Over the past few years, he has pushed me to the limit with his stupidity, his weirdnesses, how passive-aggressive he is in arguments, his lack of initiative or interest. I would have slapped him a million times…because over time, that silence I first fell in love with started to exasperate me. I would have pulled my hair out strand by strand out of frustration and despair when I saw him holding his breath instead of saying what he felt. Because he may be unbearable, impassive, cold, Martian, but I can’t live without him. Fuck, I mean, I can, but I don’t want to.

And there, in his green plaid shirt, his jeans, his battered brown boots, his finger-combed hair, his ten-day-old beard, his crazy mouth, and his hazy eyes… There…holding a baby, cradling him…even I, as someone who’s pretty sure I don’t want to be a mother, feel my uterus blossom at the sight, just as strongly as I felt it the first time. And a love explodes inside me that’s so deep, so pure, so innocent…that with a word half dangling from my lips, I apologize to the people I’m talking to and go over to him.
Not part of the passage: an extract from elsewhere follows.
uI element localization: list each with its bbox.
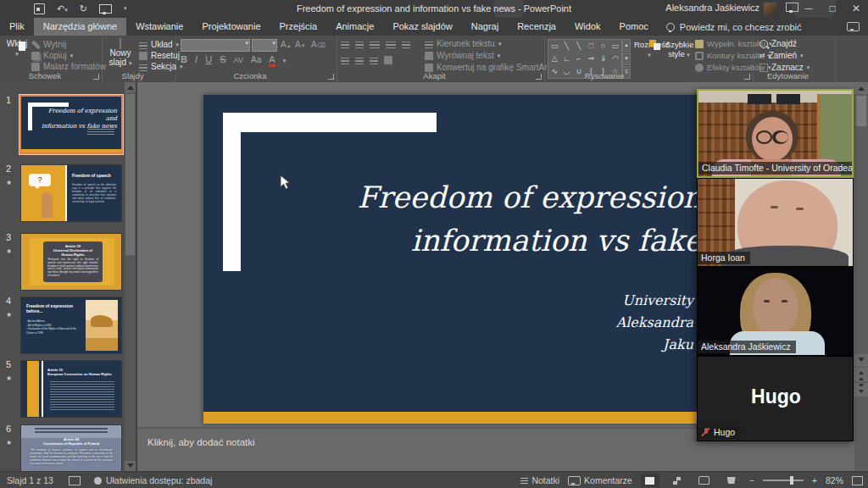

When I reach his side, he smiles at me.

“Are you having a good time?” he murmurs so quietly only I can hear him.

I grab his face in my hands and draw him to my mouth. And it’s a soft, discreet kiss without fanfare or passion. A true love’s kiss, like they talk about in fairy tales, except instead of breaking the spell, it casts it. I can see it on his face when I pull away. He’s the restrained one who said he would never hold hands with anyone in the street again, who made fun of couples who kiss in public. But he’s just realized that he loves me too. That he’s deeply in love. That he doesn’t believe in the future if it’s not conjugated in the plural we of Tristan and Miranda’s story. And here, looking at each other, with a baby who is not our baby cradled between us, we silently sign our love. And everyone around us disappears. And there’s no market. And there’s no hustle and bustle. And there’s no beer. There is just us and the certainty that this us exists.

He smiles. I do too.

“Shit,” he murmurs.

“What?”

“You were right. I am falling in love.”

He murmurs the words like he’s scared they’ll stray too far from his lips, but I gather them up with my lips and swallow them. It doesn’t matter to me anymore. Never more.

We’re going to rebuild it, and…it will be beautiful.